Material shown >>
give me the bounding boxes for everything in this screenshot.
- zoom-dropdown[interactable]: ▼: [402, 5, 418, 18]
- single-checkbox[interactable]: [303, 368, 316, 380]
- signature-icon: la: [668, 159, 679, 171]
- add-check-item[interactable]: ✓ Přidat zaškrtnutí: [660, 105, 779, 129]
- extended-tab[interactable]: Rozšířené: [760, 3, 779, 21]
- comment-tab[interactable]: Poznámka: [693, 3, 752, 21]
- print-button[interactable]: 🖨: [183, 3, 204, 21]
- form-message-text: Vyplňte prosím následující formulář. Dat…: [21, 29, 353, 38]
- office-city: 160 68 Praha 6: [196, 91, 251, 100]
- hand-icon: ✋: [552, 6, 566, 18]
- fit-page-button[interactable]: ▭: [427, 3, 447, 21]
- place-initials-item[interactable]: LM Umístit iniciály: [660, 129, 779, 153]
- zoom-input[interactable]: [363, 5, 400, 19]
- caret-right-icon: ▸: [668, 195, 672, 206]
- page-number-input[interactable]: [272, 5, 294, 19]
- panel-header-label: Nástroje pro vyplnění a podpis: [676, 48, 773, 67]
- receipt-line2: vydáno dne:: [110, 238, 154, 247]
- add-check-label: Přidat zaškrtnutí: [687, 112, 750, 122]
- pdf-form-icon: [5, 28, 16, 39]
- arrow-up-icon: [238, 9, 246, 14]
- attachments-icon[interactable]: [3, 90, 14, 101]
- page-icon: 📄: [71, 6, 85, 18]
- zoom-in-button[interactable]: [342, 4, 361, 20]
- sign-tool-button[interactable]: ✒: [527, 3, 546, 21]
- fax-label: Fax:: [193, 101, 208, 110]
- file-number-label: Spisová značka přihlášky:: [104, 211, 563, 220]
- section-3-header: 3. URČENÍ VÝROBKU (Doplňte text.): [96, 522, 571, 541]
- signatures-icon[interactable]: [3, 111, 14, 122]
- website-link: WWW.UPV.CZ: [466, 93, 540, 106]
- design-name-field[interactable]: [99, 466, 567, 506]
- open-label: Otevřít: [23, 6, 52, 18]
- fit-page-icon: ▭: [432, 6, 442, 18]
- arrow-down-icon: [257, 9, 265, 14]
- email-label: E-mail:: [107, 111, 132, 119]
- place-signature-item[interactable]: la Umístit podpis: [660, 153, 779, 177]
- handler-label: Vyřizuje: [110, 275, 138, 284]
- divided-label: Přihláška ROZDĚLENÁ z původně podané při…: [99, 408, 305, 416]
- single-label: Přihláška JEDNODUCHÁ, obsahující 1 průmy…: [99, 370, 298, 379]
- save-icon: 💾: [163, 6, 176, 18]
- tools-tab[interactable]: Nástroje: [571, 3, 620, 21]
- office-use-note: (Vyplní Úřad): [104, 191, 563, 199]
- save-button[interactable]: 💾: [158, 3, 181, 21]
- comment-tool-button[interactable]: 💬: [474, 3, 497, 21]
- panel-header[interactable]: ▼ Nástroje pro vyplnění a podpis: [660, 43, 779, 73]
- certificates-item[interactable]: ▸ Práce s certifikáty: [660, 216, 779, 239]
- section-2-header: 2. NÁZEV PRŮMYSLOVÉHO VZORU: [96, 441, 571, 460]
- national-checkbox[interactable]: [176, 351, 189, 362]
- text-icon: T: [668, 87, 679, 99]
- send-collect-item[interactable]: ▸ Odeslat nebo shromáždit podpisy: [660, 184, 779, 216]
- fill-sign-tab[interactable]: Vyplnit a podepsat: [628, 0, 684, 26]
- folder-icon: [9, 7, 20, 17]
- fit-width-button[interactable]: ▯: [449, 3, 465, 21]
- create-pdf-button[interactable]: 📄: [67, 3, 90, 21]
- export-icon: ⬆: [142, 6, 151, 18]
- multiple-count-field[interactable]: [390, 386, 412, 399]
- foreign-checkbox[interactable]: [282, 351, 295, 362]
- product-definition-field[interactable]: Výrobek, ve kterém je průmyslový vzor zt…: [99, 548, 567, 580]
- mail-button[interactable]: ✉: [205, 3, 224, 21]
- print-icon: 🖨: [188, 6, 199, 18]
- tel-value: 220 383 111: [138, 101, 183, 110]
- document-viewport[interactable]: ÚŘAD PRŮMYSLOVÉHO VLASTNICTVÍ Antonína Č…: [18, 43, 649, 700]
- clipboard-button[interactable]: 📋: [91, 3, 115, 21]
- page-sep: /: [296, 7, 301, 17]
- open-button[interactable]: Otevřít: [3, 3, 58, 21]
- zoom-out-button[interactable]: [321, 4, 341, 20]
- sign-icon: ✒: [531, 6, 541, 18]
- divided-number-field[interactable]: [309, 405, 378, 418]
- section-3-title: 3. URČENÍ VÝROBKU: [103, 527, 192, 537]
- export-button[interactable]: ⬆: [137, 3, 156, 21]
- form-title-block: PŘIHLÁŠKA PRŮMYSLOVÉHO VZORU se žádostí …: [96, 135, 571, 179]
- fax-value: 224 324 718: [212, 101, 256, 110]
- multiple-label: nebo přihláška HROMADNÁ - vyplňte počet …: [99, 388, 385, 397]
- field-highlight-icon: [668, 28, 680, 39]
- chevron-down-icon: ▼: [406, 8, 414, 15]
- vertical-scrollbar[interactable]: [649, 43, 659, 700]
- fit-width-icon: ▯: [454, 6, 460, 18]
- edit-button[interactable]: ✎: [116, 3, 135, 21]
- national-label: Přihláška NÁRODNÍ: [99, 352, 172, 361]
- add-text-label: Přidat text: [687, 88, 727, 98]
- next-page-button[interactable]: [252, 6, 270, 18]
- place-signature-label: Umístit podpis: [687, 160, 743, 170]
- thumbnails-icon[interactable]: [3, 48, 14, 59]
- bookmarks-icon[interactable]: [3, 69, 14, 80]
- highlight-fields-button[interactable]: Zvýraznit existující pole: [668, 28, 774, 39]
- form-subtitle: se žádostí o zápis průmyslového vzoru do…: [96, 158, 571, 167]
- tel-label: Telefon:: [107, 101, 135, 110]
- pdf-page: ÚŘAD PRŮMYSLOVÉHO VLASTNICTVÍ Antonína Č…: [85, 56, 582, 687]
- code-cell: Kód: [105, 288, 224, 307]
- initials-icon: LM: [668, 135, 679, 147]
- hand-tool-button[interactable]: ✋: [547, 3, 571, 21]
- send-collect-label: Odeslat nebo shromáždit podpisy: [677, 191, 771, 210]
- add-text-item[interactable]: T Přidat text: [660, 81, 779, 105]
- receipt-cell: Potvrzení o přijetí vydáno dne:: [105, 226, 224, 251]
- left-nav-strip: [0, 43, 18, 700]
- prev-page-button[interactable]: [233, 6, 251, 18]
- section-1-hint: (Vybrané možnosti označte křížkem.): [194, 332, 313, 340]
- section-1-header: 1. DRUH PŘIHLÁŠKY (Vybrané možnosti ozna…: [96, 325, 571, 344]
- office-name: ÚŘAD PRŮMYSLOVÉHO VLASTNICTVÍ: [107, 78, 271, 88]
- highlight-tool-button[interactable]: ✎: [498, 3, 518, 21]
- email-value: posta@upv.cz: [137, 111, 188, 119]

The task >> Recopy the entries above in their entirety, exactly.

Solution to this problem >>
give me the bounding boxes for everything in this screenshot.
- zoom-dropdown[interactable]: ▼: [402, 5, 418, 18]
- single-checkbox[interactable]: [303, 368, 316, 380]
- signature-icon: la: [668, 159, 679, 171]
- add-check-item[interactable]: ✓ Přidat zaškrtnutí: [660, 105, 779, 129]
- extended-tab[interactable]: Rozšířené: [760, 3, 779, 21]
- comment-tab[interactable]: Poznámka: [693, 3, 752, 21]
- print-button[interactable]: 🖨: [183, 3, 204, 21]
- form-message-text: Vyplňte prosím následující formulář. Dat…: [21, 29, 353, 38]
- office-city: 160 68 Praha 6: [196, 91, 251, 100]
- hand-icon: ✋: [552, 6, 566, 18]
- fit-page-button[interactable]: ▭: [427, 3, 447, 21]
- place-initials-item[interactable]: LM Umístit iniciály: [660, 129, 779, 153]
- zoom-input[interactable]: [363, 5, 400, 19]
- caret-right-icon: ▸: [668, 195, 672, 206]
- page-number-input[interactable]: [272, 5, 294, 19]
- panel-header-label: Nástroje pro vyplnění a podpis: [676, 48, 773, 67]
- receipt-line2: vydáno dne:: [110, 238, 154, 247]
- add-check-label: Přidat zaškrtnutí: [687, 112, 750, 122]
- pdf-form-icon: [5, 28, 16, 39]
- arrow-up-icon: [238, 9, 246, 14]
- attachments-icon[interactable]: [3, 90, 14, 101]
- page-icon: 📄: [71, 6, 85, 18]
- zoom-in-button[interactable]: [342, 4, 361, 20]
- sign-tool-button[interactable]: ✒: [527, 3, 546, 21]
- fax-label: Fax:: [193, 101, 208, 110]
- file-number-label: Spisová značka přihlášky:: [104, 211, 563, 220]
- section-3-header: 3. URČENÍ VÝROBKU (Doplňte text.): [96, 522, 571, 541]
- signatures-icon[interactable]: [3, 111, 14, 122]
- website-link: WWW.UPV.CZ: [466, 93, 540, 106]
- design-name-field[interactable]: [99, 466, 567, 506]
- open-label: Otevřít: [23, 6, 52, 18]
- fit-page-icon: ▭: [432, 6, 442, 18]
- arrow-down-icon: [257, 9, 265, 14]
- email-label: E-mail:: [107, 111, 132, 119]
- place-signature-item[interactable]: la Umístit podpis: [660, 153, 779, 177]
- handler-label: Vyřizuje: [110, 275, 138, 284]
- divided-label: Přihláška ROZDĚLENÁ z původně podané při…: [99, 408, 305, 416]
- single-label: Přihláška JEDNODUCHÁ, obsahující 1 průmy…: [99, 370, 298, 379]
- save-icon: 💾: [163, 6, 176, 18]
- tools-tab[interactable]: Nástroje: [571, 3, 620, 21]
- office-use-note: (Vyplní Úřad): [104, 191, 563, 199]
- save-button[interactable]: 💾: [158, 3, 181, 21]
- comment-tool-button[interactable]: 💬: [474, 3, 497, 21]
- panel-header[interactable]: ▼ Nástroje pro vyplnění a podpis: [660, 43, 779, 73]
- certificates-item[interactable]: ▸ Práce s certifikáty: [660, 216, 779, 239]
- section-2-header: 2. NÁZEV PRŮMYSLOVÉHO VZORU: [96, 441, 571, 460]
- national-checkbox[interactable]: [176, 351, 189, 362]
- text-icon: T: [668, 87, 679, 99]
- send-collect-item[interactable]: ▸ Odeslat nebo shromáždit podpisy: [660, 184, 779, 216]
- fill-sign-tab[interactable]: Vyplnit a podepsat: [628, 0, 684, 26]
- folder-icon: [9, 7, 20, 17]
- fit-width-button[interactable]: ▯: [449, 3, 465, 21]
- create-pdf-button[interactable]: 📄: [67, 3, 90, 21]
- export-icon: ⬆: [142, 6, 151, 18]
- multiple-count-field[interactable]: [390, 386, 412, 399]
- foreign-checkbox[interactable]: [282, 351, 295, 362]
- product-definition-field[interactable]: Výrobek, ve kterém je průmyslový vzor zt…: [99, 548, 567, 580]
- mail-button[interactable]: ✉: [205, 3, 224, 21]
- print-icon: 🖨: [188, 6, 199, 18]
- tel-value: 220 383 111: [138, 101, 183, 110]
- document-viewport[interactable]: ÚŘAD PRŮMYSLOVÉHO VLASTNICTVÍ Antonína Č…: [18, 43, 649, 700]
- clipboard-button[interactable]: 📋: [91, 3, 115, 21]
- page-sep: /: [296, 7, 301, 17]
- open-button[interactable]: Otevřít: [3, 3, 58, 21]
- zoom-out-button[interactable]: [321, 4, 341, 20]
- sign-icon: ✒: [531, 6, 541, 18]
- divided-number-field[interactable]: [309, 405, 378, 418]
- section-3-title: 3. URČENÍ VÝROBKU: [103, 527, 192, 537]
- export-button[interactable]: ⬆: [137, 3, 156, 21]
- form-title-block: PŘIHLÁŠKA PRŮMYSLOVÉHO VZORU se žádostí …: [96, 135, 571, 179]
- fax-value: 224 324 718: [212, 101, 256, 110]
- multiple-label: nebo přihláška HROMADNÁ - vyplňte počet …: [99, 388, 385, 397]
- field-highlight-icon: [668, 28, 680, 39]
- chevron-down-icon: ▼: [406, 8, 414, 15]
- vertical-scrollbar[interactable]: [649, 43, 659, 700]
- fit-width-icon: ▯: [454, 6, 460, 18]
- edit-button[interactable]: ✎: [116, 3, 135, 21]
- national-label: Přihláška NÁRODNÍ: [99, 352, 172, 361]
- add-text-label: Přidat text: [687, 88, 727, 98]
- next-page-button[interactable]: [252, 6, 270, 18]
- place-signature-label: Umístit podpis: [687, 160, 743, 170]
- thumbnails-icon[interactable]: [3, 48, 14, 59]
- bookmarks-icon[interactable]: [3, 69, 14, 80]
- highlight-fields-button[interactable]: Zvýraznit existující pole: [668, 28, 774, 39]
- form-subtitle: se žádostí o zápis průmyslového vzoru do…: [96, 158, 571, 167]
- tel-label: Telefon:: [107, 101, 135, 110]
- pdf-page: ÚŘAD PRŮMYSLOVÉHO VLASTNICTVÍ Antonína Č…: [85, 56, 582, 687]
- code-cell: Kód: [105, 288, 224, 307]
- initials-icon: LM: [668, 135, 679, 147]
- hand-tool-button[interactable]: ✋: [547, 3, 571, 21]
- send-collect-label: Odeslat nebo shromáždit podpisy: [677, 191, 771, 210]
- add-text-item[interactable]: T Přidat text: [660, 81, 779, 105]
- receipt-cell: Potvrzení o přijetí vydáno dne:: [105, 226, 224, 251]
- left-nav-strip: [0, 43, 18, 700]
- prev-page-button[interactable]: [233, 6, 251, 18]
- section-1-hint: (Vybrané možnosti označte křížkem.): [194, 332, 313, 340]
- section-1-header: 1. DRUH PŘIHLÁŠKY (Vybrané možnosti ozna…: [96, 325, 571, 344]
- office-name: ÚŘAD PRŮMYSLOVÉHO VLASTNICTVÍ: [107, 78, 271, 88]
- highlight-tool-button[interactable]: ✎: [498, 3, 518, 21]
- email-value: posta@upv.cz: [137, 111, 188, 119]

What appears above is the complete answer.